The World Food Forum runs from October 13 to 17, 2025, bringing together global leaders, policymakers, and innovators to tackle the global food system’s biggest challenges, and I am excited to be one of this year’s World Food Forum Youth Representatives. The World Food Forum Youth Representatives Programme facilitates inclusive and meaningful representation of youth in global agrifood governance and establishes structures that enable youth participation in policy decision-making spaces in the agrifood sector.

So far, I have attended an onboarding call in which we discussed the roadmaps for each of the thematic areas that contribute to transforming agrifood systems that the Youth Representatives will tackle throughout their term. These thematic areas are biodiversity, bioeconomy, climate change, desertification, forestry, livestock, nutrition, fisheries and aquaculture, young women’s empowerment, and water management. I also participated in an educational Youth Assembly session on agrifood systems within National Biodiversity Strategies and Action Plans (NBSAPs) that showed the programme’s emphasis on informed participation. This week, I am joining the World Food Forum, which is also commemorating 80 years since the Food and Agriculture Organization was established, virtually. The theme “Hand in Hand for Better Foods and a Better Future” further reflects the Youth Representatives Programme’s commitment to encouraging influential global youth participation in sustainable, equitable, resilient, and nourishing models for all.

I have been in enough rooms this year to know that youth participation has become more than a numbers game. Counting the number of young people at the table is no longer enough of an indicator of representation. Initiatives like the World Food Forum are answering the truly difficult questions about what the youth are asking for and how those requests can be transformed into policies and programmes that serve the next generation’s needs.

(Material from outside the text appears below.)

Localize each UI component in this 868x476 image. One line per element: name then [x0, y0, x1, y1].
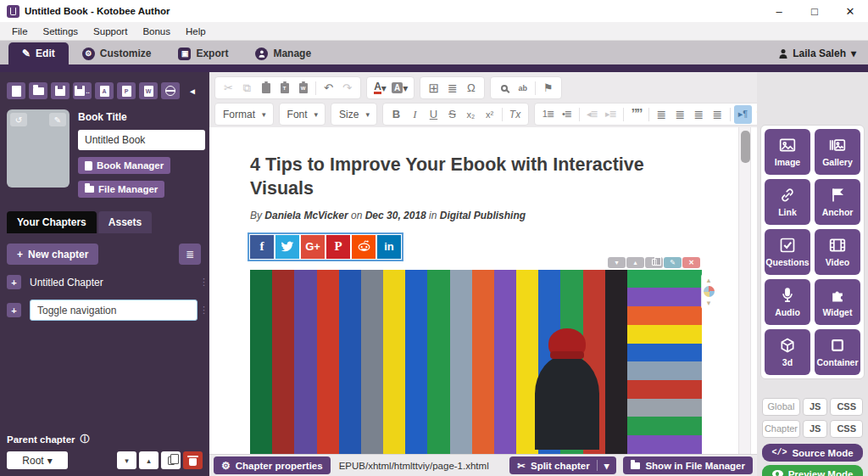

I will end this post with a quote from the World Food Forum 2025 Grand Opening -“And this brings me to the most important part: our youth. Today’s young people are not like before. They are the most powerful generation in human history. They are connected. They are creative. They have technology in their hands that was unthinkable a few years back. Let’s not tell them to wait for jobs. Let’s empower them to create jobs. Let’s tell them you are not job seekers, you are job creators. Let’s give them access to capital by creating investment funds, social business funds. Let’s help create innovation hubs. Let’s help create agri-technology, circular food systems, climate-smart enterprises. [They] all can be led by the youth. If we invest in the youth, we will not only feed the world, we will change the world.” – Professor Muhammad Yunus, Chief Adviser of Bangladesh, World Food Forum 2025.